Artificial Intelligence

Pregnancy discrimination could be enabled by AI

In June 2023, the Pregnant Workers Fairness Act (PWFA) went into effect. The federal law requires employers to give pregnant employees reasonable accommodations, such as getting appropriately sized uniforms or having closer parking. Another federal law, included in the December 2022 consolidated appropriations bill, now requires employers to provide break times for parents who need to pump breast milk during work hours. It is hard to believe that such basic yet vital protections were only codified in the 2020s.

Yet, the reality is that navigating pregnancy and employment remains a significant challenge in today’s society. While pregnancy discrimination is illegal under federal and state laws, it remains an omnipresent and pernicious force in U.S. society. What’s more, instances of pregnancy discrimination are likely to increase in insidious ways with the rise of artificial intelligence and algorithms in employment.

Employers are increasingly turning to AI in their employment decisions. For example, upward of 83% of employers now leverage AI or other automated tools in their hiring process. When AI is used for hiring, it has the great potential to result in discrimination.

An algorithm is unlikely to be programed to explicitly look for indications of pregnancy, since this would open employers up to violations of existing discrimination laws. Regulators are already on the lookout for these potential unlawful uses of AI. For example, an AI used in hiring could theoretically identify those with limited absences as good employees. Therefore, without constraints, someone who takes sick days for pregnancy symptoms or medical appointments could be classified as a “bad” employee. The Equal Employment Opportunity Commission (EEOC), the government agency in charge of enforcing anti-discrimination laws in employment, recently issued guidance warning employers of potential liability if an algorithm screens out an employee in such an unlawful manner.

Yet, identifying and eradicating problematic discrimination by AI is no easy task, most notably because of the pernicious possibility of proxy discrimination. If an employer realizes that its hiring AI program is systematically screening out pregnant individuals, it could bar the AI from considering pregnancy. However, this will not actually solve the problem. The AI will naturally find the next best proxy to aid its prediction. Now, instead of screening applicants for pregnancy, the AI can look to other indicators, such as recent gaps in employment as seemingly innocuous data points that happen to strongly correlate with pregnancy and parenthood.

Depending on the breadth of data available to the algorithm, the sky is the limit on what information could be used as a proxy for pregnancy status. I learned this the hard way. When I became pregnant, I tried to hide this fact from advertisers by not disclosing my pregnancy to companies or social media. I bought prenatal vitamins and pregnancy tests in cash and used a VPN and privacy protecting software for internet searches. The advertisers still found me.
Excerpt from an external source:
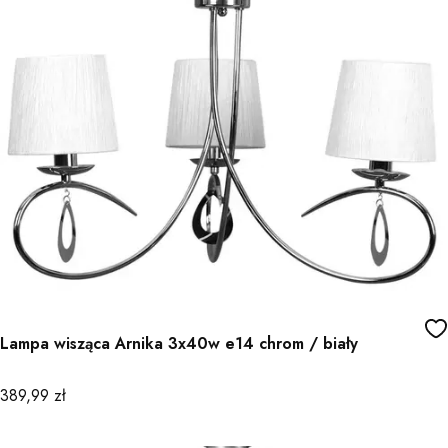
Lampa wisząca Arnika 3x40w e14 chrom / biały
Cena
389,99 zł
Given the vast reproductive health data ecosystem, it is not difficult to imagine a myriad of data points potentially available to an employer’s hiring algorithm that could be used to proxy for pregnancy, such as following certain profiles on social media or changing shopping habits.

Currently, the vast amount of data linked to reproductive health remains unprotected by U.S. privacy laws, making proxy pregnancy discrimination essentially inevitable.

The dangers of proxy discrimination are by no means confined only to pregnancy nor only to the employment context. Other protected traits, such as health status, disability, or race, are vulnerable, too. Other actors, such as insurers or lenders, may also utilize AI in decisions in ways that increase the likelihood for proxy discrimination. However, it is important to shine a light on the particular potential harms of pregnancy discrimination, especially when reproductive rights in general are under attack in this country.

Last summer, in Dobbs v. Jackson Women’s Health Organization, the Supreme Court took away the constitutional right to an abortion. Since that time, states across the country have severely restricted reproductive autonomy. In a world where an increasing number of individuals may face forced birth, it is important to think about how our society actually treats those who do become pregnant. In his majority opinion in Dobbs, Justice Alito noted that changes in pregnancy discrimination laws and modern attitudes about pregnancy support restrictions on abortions. This short-sighted stance elides over the realities on the ground. Sadly, threats of pregnancy discrimination have not gone away in the 50 years since Roe v. Wade was decided. Maybe an interviewer can no longer explicitly reject a candidate because they’re pregnant — but the rise of AI and eroding of reproductive health privacy only make pregnancy discrimination harder to detect and block.

Anya E.R. Prince is a professor at the University of Iowa College of Law. Her research focuses on big data and algorithm implications of health privacy, particularly reproductive and genetic privacy.